I have two identical UCS C240M3 units. Both are configured exactly the same, same firmware etc.
On one unit, I have a "marginal" fault (overall is green), that points me to the RAID controller.yellow state of the two RAID sets.
In the general section I can see: Current write cahce policy state is: direct.
Battery state is green and no other errors. In my other life with similar products, most of the time I had to find the error in the battery area.
But since this here does not give me any error state, what could it be then?
thanks for a hint.
Which version of firmware?
Which RAID Controller does the system have?
Do you have a Battery Backup Unit (BBU) for the RAID controller?
Cache Degraded is a state that happens normally with some models of RAID controller Battery Backup Units (BBUs). In normal operations, data written to a virtual drive is cached in RAM on the RAID controller for a few seconds before being written to the drive. This lets the virtual drive run faster and gives the application better write latency. The BBU is there to keep the RAM powered on in the event of a power failure so that the data is not lost. Under some circumstances, the BBU is not able to provide power to the RAM. When that happens, the RAID controller changes its caching strategy from "write back" (save to RAM, write to disk eventually) to "write-through" (save to disk immediately). Write-through is slower but still completely functional.

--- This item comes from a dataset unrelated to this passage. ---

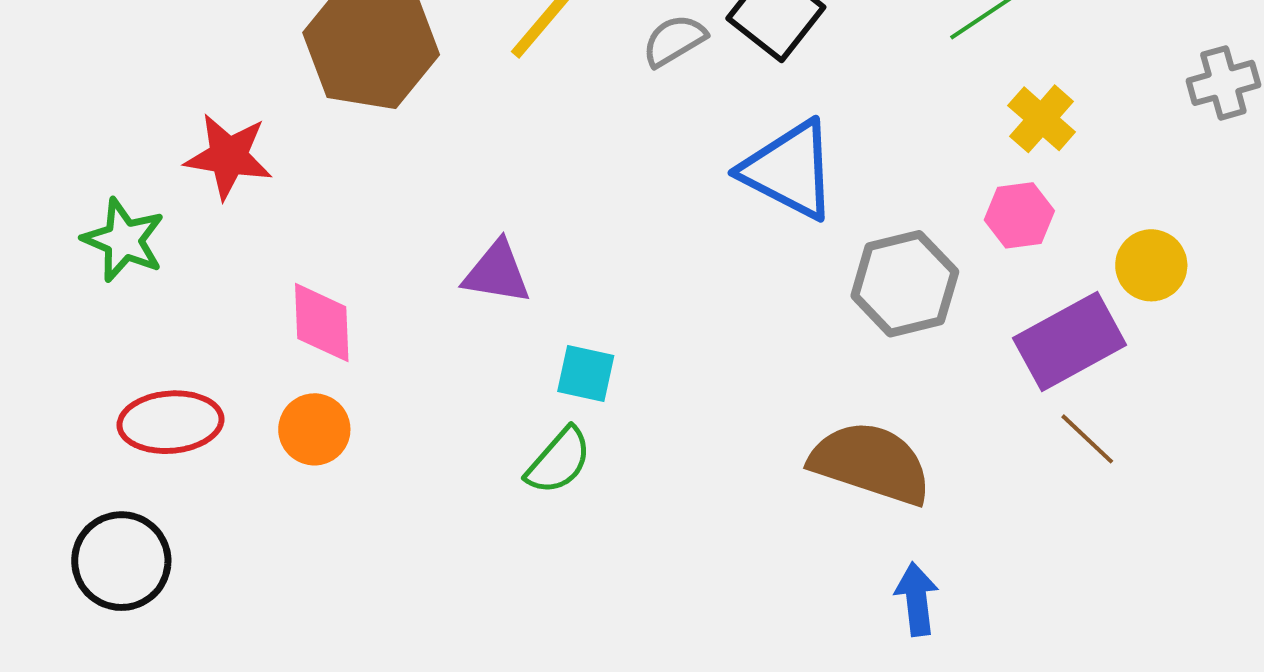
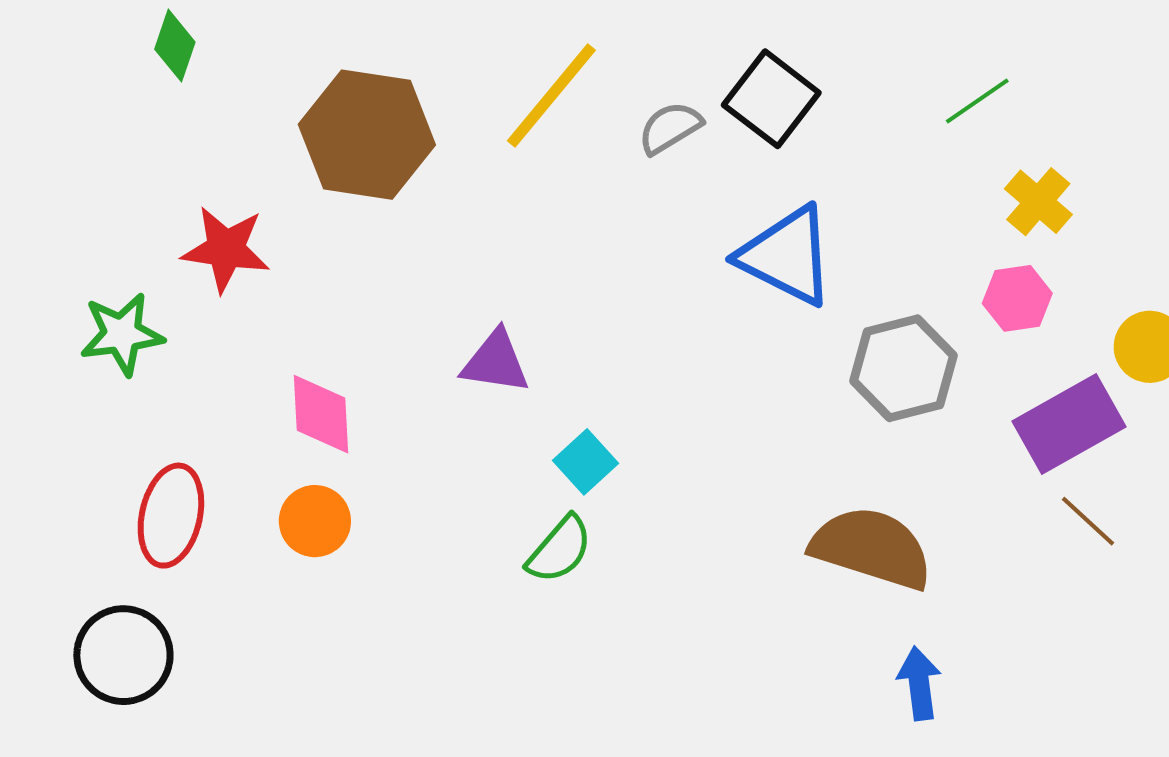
green star: (124, 240) -> (122, 334), turned -30
cyan square: (586, 374) -> (586, 462), turned 36
red ellipse: (170, 422) -> (171, 516), turned -72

The BBU is not able to provide power if:
(a) it is missing
(b) it has failed or is about to fail
(c) it is undergoing a "learn cycle". A learn cycle involves intentionally draining and recharging the battery to check how much its capacity has dropped. The RAID controller schedules learn cycles automatically about once a month. They last several hours.
We need to determine the exact reason. You can do this by going to the BBU page with the CIMC Web GUI.

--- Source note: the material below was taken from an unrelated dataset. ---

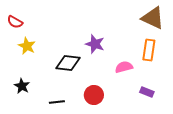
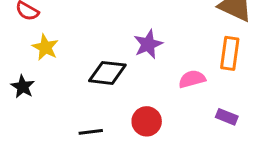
purple star: (95, 44) -> (148, 44), turned 30
black star: (22, 86) -> (23, 87), moved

On left window, choose "Storage" -> on right window, choose "Battery Backup Unit". Here you should be given more information as to why the cache is degraded.
Thanks for your feedback.
The Raid unit is the LSI Megaraid9266-8i.

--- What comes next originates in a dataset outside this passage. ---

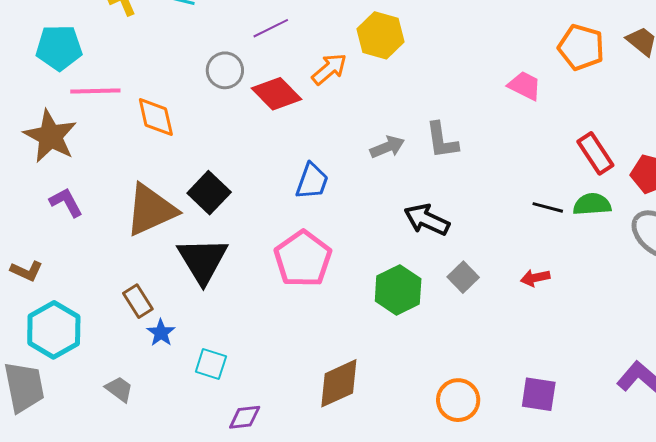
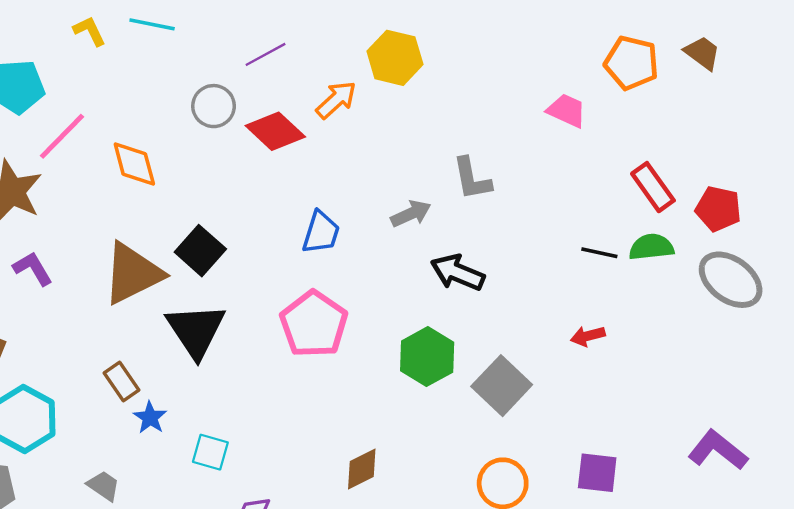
pink line: (95, 91) -> (62, 136), turned -42
gray arrow: (387, 147) -> (411, 214), moved
gray square: (463, 277) -> (502, 386), moved, size x1.6
brown diamond: (339, 383) -> (362, 469), size x0.7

I had the same suspicion about the BBU. But as you can see from the screenshot, everything is green (sorry, have not the detail BBU screen this time).
The learn cycle is not running. That I have seen when I checked it.
Time to open a TAC? :-)
Thanks and regards
What was the verdict in that TAC case.
I have created a TAC case i have the same cache degrade after i replaced a defective RAID controller LSI-9271-8i. everything was working fine but then 3 hours later i get the error.
firmware 2.0(1a) UCS C240-M3
It also somehow changed my RAID from RAID 5 to RAID0 I dont know why but that happend.
I have found this link Fig 13 to change throught megacli from RAID0 to RAID 5 but can find the right switches to do the RAID0 to RAID5.
The problem is what impact and how long would this be to migrade RAID config.
The problem is that it is a procution server.
The latency is right now about 1-4 ms sometimes peak about 10-15ms.
In office peak hours it is about 6ms in avarage
It is a 14 300 GB 15K SAS disk.
Thanks for you input
Hello I opend a TAC SR,
It semese that when i did a HUU firmware upgrade the FPGA did not upgrade and the reson to the cache degraded state.
I have to get the HOST OS offline.
Then issue through CIMC SSH connection. Then i could boot up the OS when the CIMC was up and running again and boot the server.
# scope firmware
# scope cimc
# Y to reboot
We have two identical UCS C260s at RCDN9 building in Richardson TX Cisco Data Center. One exhibits the same 'Cache degraded' warning. The raid card is LSI Megaraid 9261-8i.
Both systems do NOT have the BBUs.
However, the other one does NOT show this warning. The one C260 that shows 'cache degraded' is showing all RAID 1 drives are healthy and ESXi5.5 is serving all Virtual Machines fine. vCenter has no warning on it.
Please give your comments.